Das Schönheitsideal der Belle Époque I: Damen

Lillian Russell in "Lady Teazle",
1904
Wir heute leben in einer Kultur, die stark auf Äußerlichkeiten achtet und viele Menschen wünschen sich zurück in „einfachere Zeiten“, in denen das noch nicht so gewesen ist. Ob es solche Zeiten wirklich jemals gegeben hat, sei dahingestellt, doch das neunzehnte Jahrhundert ist keine solche Zeit. Die Menschen des neunzehnten Jahrhunderts achteten wahrscheinlich noch viel mehr auf äußere Schönheit, als wir heute. Das neunzehnte Jahrhundert ist die Zeit, in der an Kleidung und Aussehen ablesbar war, welchem Stand man angehörte, was man besaß und welche Stellung man in der Gesellschaft innehatte. 

Die späten Viktorianer gingen sogar noch einen Schritt weiter: Am Aussehen der Person wollten sie die innersten Gedanke und Gefühle, die Charaktereigenschaften und Vorzüge eines Menschen erkennen können. Eine gefährliche Denkweise, über die ich an anderer Stelle noch berichten werde. Besonders, was die ideale Frau anging, hatten die Menschen in der Belle Époque ganz bestimmte Vorstellungen, die ich heute gern vorstellen möchte. Es sei aber erneut vorweg gesagt, dass auch hier nicht alle Menschen des neunzehnten Jahrhunderts über einen Kamm zu scheren sind. Ich spreche in diesen Artikeln über gesellschaftliche Konzepte, die weit verbreitet Anerkennung erfahren haben, aber auch viel Kritik. Außerdem sind es Konzepte, die erst in späterer Zeit untersucht und präzisiert wurden und die zwar in der Theorie anwendbar sind, in der Praxis aber durchaus Abweichungen zulassen. 

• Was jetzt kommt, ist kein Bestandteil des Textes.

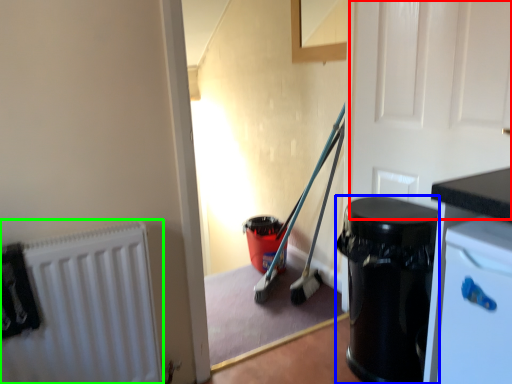 Question: Which object is the closest to the door (highlighted by a red box)? Choose among these: garbage (highlighted by a blue box) or radiator (highlighted by a green box).

Choices:
 (A) garbage
 (B) radiator

Answer: (A) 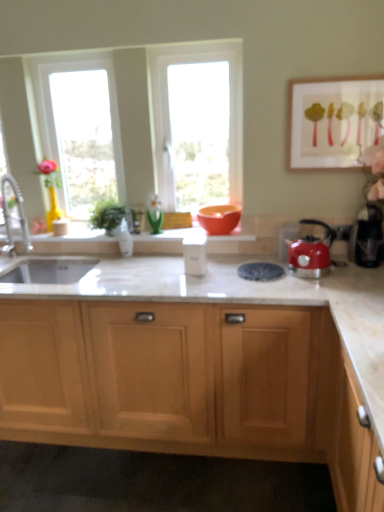 Locate an element on the screen. Image resolution: width=384 pixels, height=512 pixels. free spot in front of white glossy container at center is located at coordinates (192, 285).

Grazie und Schönheit – Die Idealfigur des neunzehnten Jahrhunderts

Der Inbegriff von Grazie und weiblicher Schönheit im neunzehnten Jahrhundert waren sanfte, weiblich konnotierte Rundungen: Ein rundes, weiches Gesicht, runde Oberschenkel, Hüften und Arme. Als besonders schön angesehen wurde es, wenn eine Frau dazu kleine Hände und Füße besaß. Vielen Leuten hängt der Gedanke nach, dass „dick sein“ im viktorianischen Zeitalter als schön empfunden wurde, aber hier muss man einhaken und ein wenig tiefer gehen. Zuerst einmal muss man sich fragen, was man als „dick“ definieren möchte und was die Viktorianer als „zu dick“ definiert haben. Ich hoffe persönlich, dass ich einen Blog führe, der gänzlich ohne Diskriminierung auf Basis jeglicher Merkmale auskommt, weshalb ich hoffe, dass herauskommt, dass es nicht meine persönliche Meinung ist, wenn ich sage, dass die Viktorianer entgegen beliebter Misskonzeptionen durchaus ein „zu dick“ kannten. Die Königin Victoria selbst galt als junge Frau mit ihrer runden Figur und ihren 1,52 Metern Körpergröße in den Augen vieler Zeitgenossen als „zu dick“. Im Gegensatz dazu galt die amerikanische Schauspielerin Lillian Russell, oben abgebildet, im Amerika um die Jahrhundertwende als große Schönheit.

Der Knackpunkt dürfte hier die Verteilung des Gewichts auf den Körper sein und natürlich auch die Taille. Der Kontrast in der weiblichen Form wird schon sichtbar, wenn man sich die Rundungen und die gewünschten kleinen Füße anschaut, doch der viel größere Kontrast sind natürlich die schmale Taille und der flache Bauch. Kaum eine Frau verfügte von Natur aus über solch eine Figur, weshalb besonders zum Ende des Jahrhunderts hin, als die Stundenglasfigur nicht mehr durch Krinolinen- und Tournürenmode akzentuiert wurde, die dauerhafte Modifikation des Körpers durch das Korsett Vorraussetzung war, um die modische Figur zu erreichen. Hierzu gibt es allerlei Korsettmythen, die ich an anderer Stelle schon aufgeklärt habe. Ich möchte es hier aber doch noch einmal kurz zusammenfassen. Die schmale Taille erreichte man nicht, indem man das Korsett einfach anzog und eng schnürte. Damen trugen von Kindesbeinen an Korsett und fingen mit beginnendem Erwachsenenalter, ab knapp sechzehn Jahren also, an ihre Taille einzuschnüren und zu formen. Dies ist ein dauerhafter, langsamer Prozess, bei der das Korsett immer dann enger geschnürt wird, wenn sich der Körper an die neue Form gewöhnt hat. 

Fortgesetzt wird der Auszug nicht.